When we really bring ourselves fully into the corporate words of worship,

we take them in - and digest them - and let them work in us.

The words of worship meet our words, flavor our thoughts,

stir us, and evokein us the understandings that are our spiritual food and strength -

that bring healing and hope to us.

It’s why the scriptures speak of hungering and thirsting.

How satisfying when we are nourished by every word that comes from the mouth of God!

 

Evelyn Underhill, English 20th century writer and mystic has these words for us:

We do something immense, almost unbelievable,

when we enter that world of prayer,

for then we deliberately move out towards that Being

whom Christianity declares to be the one Reality:

a Reality revealed to us in three ways -

as a Creative Love, a Rescuing Love, and an Indwelling, all-pervading Love,

and in each of those three ways claiming and responding to our absolute trust.

 

And so there is this rich pattern in our worship that we would do well to regain.

 

Our collect of the day, readings, music, and sermon respond to seasons and themes in the life of Christ.

 

The stories, poetry, letters from scripture, the music through the ages, the prayers …

they are the context of a world, a kingdom, if you will, that we have chosen, or that has chosen us.

The stories and words, the songs and poetry, the emotions of joy and sorrow and praise and doubt

resonate with our own and give us place and voice…

There are other kingdoms, other realities whose songs we sing and words we listen to and respond to –

the commercial world, the military world, the political world,

the sports world, the arts world, the fashion world.

We come together with the stories, poetry, music, prayers of God’s world,

not to exclude all else, but that this reality may be our perspective

through which all the others are understood.

 

There is a rhythm throughout the service that we tend to skim over.

There is proclamation - then silence-

an opportunity to take in what has happened

and make it your own, and then a response …

 

The Old Testament reading is read – silence, a moment to assimilate,

and then response with a psalm.

The New Testament reading is read – silence, a moment to let it soak in,

then, response with a sequence hymn.

The Gospel and homily are proclaimed – silence,

a chance for each person quietly to ponder what they have derived -

and then we response in unison with a statement of belief, a creed.

 

So – let’s add the content of this second Sunday of Lent.
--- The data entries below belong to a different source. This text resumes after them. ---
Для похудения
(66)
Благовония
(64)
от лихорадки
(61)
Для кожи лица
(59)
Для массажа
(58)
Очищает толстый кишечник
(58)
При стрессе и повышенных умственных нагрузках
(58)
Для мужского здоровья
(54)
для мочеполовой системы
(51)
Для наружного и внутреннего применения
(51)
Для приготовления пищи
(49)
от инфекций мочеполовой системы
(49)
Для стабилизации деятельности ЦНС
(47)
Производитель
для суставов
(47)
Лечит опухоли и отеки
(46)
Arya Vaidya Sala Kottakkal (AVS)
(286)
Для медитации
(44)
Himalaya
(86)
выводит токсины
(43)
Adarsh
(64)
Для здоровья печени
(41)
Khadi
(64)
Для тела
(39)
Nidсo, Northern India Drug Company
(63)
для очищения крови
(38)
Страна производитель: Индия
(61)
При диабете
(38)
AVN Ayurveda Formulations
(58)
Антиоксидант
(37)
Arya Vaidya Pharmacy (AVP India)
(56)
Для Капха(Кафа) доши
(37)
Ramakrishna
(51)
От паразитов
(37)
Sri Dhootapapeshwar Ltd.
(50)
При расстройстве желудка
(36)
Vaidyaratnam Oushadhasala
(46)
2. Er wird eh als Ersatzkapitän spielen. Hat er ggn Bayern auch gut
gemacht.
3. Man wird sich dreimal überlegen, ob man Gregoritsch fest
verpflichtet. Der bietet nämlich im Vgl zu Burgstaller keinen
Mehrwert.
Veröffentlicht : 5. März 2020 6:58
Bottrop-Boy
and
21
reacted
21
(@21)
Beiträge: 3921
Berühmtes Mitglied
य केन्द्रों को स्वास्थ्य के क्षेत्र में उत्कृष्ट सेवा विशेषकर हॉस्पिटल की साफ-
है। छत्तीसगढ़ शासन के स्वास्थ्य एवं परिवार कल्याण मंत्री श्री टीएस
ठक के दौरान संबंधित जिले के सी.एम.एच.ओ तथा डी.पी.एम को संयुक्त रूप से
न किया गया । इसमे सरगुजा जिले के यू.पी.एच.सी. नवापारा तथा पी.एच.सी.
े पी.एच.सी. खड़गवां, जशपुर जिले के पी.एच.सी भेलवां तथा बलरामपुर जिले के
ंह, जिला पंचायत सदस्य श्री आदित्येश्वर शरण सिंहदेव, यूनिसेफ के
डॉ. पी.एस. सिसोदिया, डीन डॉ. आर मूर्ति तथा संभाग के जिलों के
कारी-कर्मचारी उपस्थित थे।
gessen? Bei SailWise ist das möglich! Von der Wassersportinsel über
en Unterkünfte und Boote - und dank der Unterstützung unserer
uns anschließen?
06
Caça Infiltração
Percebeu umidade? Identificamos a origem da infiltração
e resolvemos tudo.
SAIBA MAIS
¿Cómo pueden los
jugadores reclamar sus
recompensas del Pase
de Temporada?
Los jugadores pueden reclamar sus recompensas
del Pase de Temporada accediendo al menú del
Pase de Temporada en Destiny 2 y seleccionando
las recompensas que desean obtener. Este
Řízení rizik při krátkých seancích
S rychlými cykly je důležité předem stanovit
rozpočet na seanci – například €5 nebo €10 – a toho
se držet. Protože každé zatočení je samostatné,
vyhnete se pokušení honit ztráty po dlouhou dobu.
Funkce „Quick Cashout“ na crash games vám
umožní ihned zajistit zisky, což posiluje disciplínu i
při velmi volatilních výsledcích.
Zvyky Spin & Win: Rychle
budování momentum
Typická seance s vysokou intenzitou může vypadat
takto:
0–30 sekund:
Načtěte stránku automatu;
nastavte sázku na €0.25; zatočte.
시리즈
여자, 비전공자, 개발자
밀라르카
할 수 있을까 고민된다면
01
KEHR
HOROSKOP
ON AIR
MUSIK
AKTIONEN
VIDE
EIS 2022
The Collect of the Day begins with ‘O God, whose glory it is always to have mercy.’

In it and in the readings we hear the theme of the reality of God’s working his good purposes out

even though everything appears to the contrary.
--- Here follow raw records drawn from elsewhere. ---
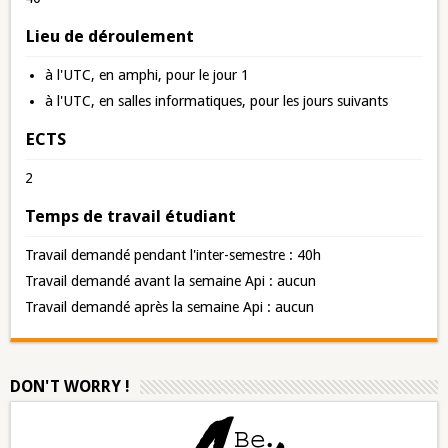
Lieu de déroulement
à l'UTC, en amphi, pour le jour 1
à l'UTC, en salles informatiques, pour les jours suivants
ECTS
2
Temps de travail étudiant
Travail demandé pendant l'inter-semestre : 40h
Travail demandé avant la semaine Api : aucun
Travail demandé après la semaine Api : aucun
DON'T WORRY !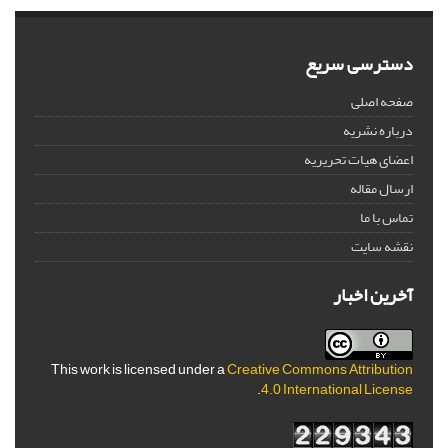
دسترسی سریع
صفحه اصلی
درباره نشریه
اعضای هیات تحریریه
ارسال مقاله
تماس با ما
نقشه سایت
آخرین اخبار
This work is licensed under a
Creative Commons Attribution
.
4.0 International License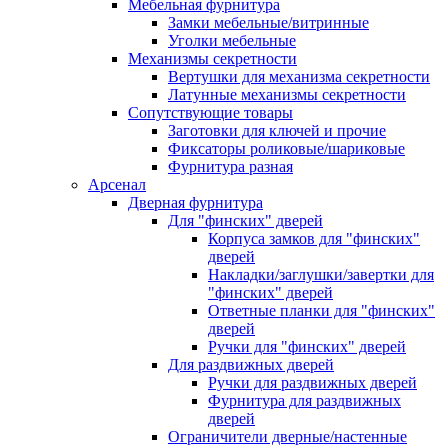
Мебельная фурнитура
Замки мебельные/витринные
Уголки мебельные
Механизмы секретности
Вертушки для механизма секретности
Латунные механизмы секретности
Сопутствующие товары
Заготовки для ключей и прочие
Фиксаторы роликовые/шариковые
Фурнитура разная
Арсенал
Дверная фурнитура
Для "финских" дверей
Корпуса замков для "финских"
дверей
Накладки/заглушки/завертки для
"финских" дверей
Ответные планки для "финских"
дверей
Ручки для "финских" дверей
Для раздвижных дверей
Ручки для раздвижных дверей
Фурнитура для раздвижных
дверей
Ограничители дверные/настенные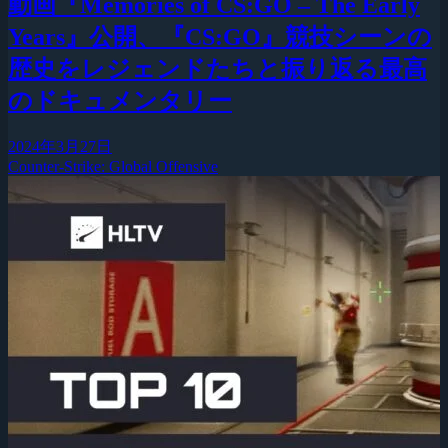
動画『Memories of CS:GO – The Early
Years』公開、『CS:GO』競技シーンの
歴史をレジェンドたちと振り返る最高
のドキュメンタリー
2024年3月27日
Counter-Strike: Global Offensive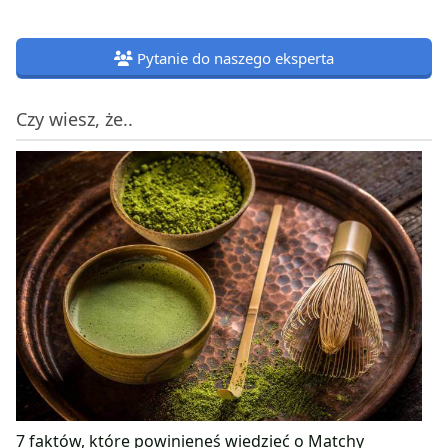
Pytanie do naszego eksperta
Czy wiesz, że..
7 faktów, które powinieneś wiedzieć o Matchy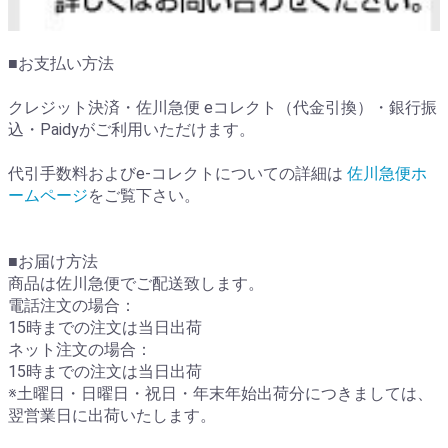
■お支払い方法
クレジット決済・佐川急便 eコレクト（代金引換）・銀行振
込・Paidyがご利用いただけます。
代引手数料およびe-コレクトについての詳細は
佐川急便ホ
ームページ
をご覧下さい。
■お届け方法
商品は佐川急便でご配送致します。
電話注文の場合：
15時までの注文は当日出荷
ネット注文の場合：
15時までの注文は当日出荷
※土曜日・日曜日・祝日・年末年始出荷分につきましては、
翌営業日に出荷いたします。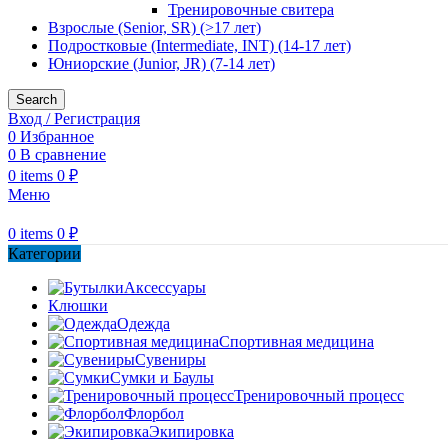
Тренировочные свитера
Взрослые (Senior, SR) (>17 лет)
Подростковые (Intermediate, INT) (14-17 лет)
Юниорские (Junior, JR) (7-14 лет)
Search
Вход / Регистрация
0
Избранное
0
В сравнение
0
items
0
₽
Меню
0
items
0
₽
Категории
Аксессуары
Клюшки
Одежда
Спортивная медицина
Сувениры
Сумки и Баулы
Тренировочный процесс
Флорбол
Экипировка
Abraham is promised to be the father of a land and a people

when nothing in his life says that will be possible.

 

Psalm 27 responds with the faithful reply,

‘I believe that I shall see the goodness of the Lord in the land of the living.’

Paul’s letter to the people of Philippi speaks to them

of their citizenship in the kingdom of God –

a reality they can hardly understand.

Luke 13 gives us Jesus going forward to Jerusalem to die

and yet says that it will finally be said of him

‘Blessed is he who comes in the name of the Lord.’

 

All of these ‘words’ speak of faith and trust in God even when we can’t see the outcome.

 

The, the Prayers of the People -

every section is a call to pray for a certain category of need

followed with a response from the people.

 

The Eucharistic prayer is offered –

and then we have the individual silences as people receive communion.

Together, we respond with the post-communion prayer

in which we give thanks for all that we have received

and ask for the grace to take it from this place out into the world.

 

 

The Dismissal is also met with a final response – Thanks be to God.

 

I’ll be with the ECW annual women’s retreat next week.

When I return to the pulpit on March 14, we’ll move on to the Peace and the Offertory.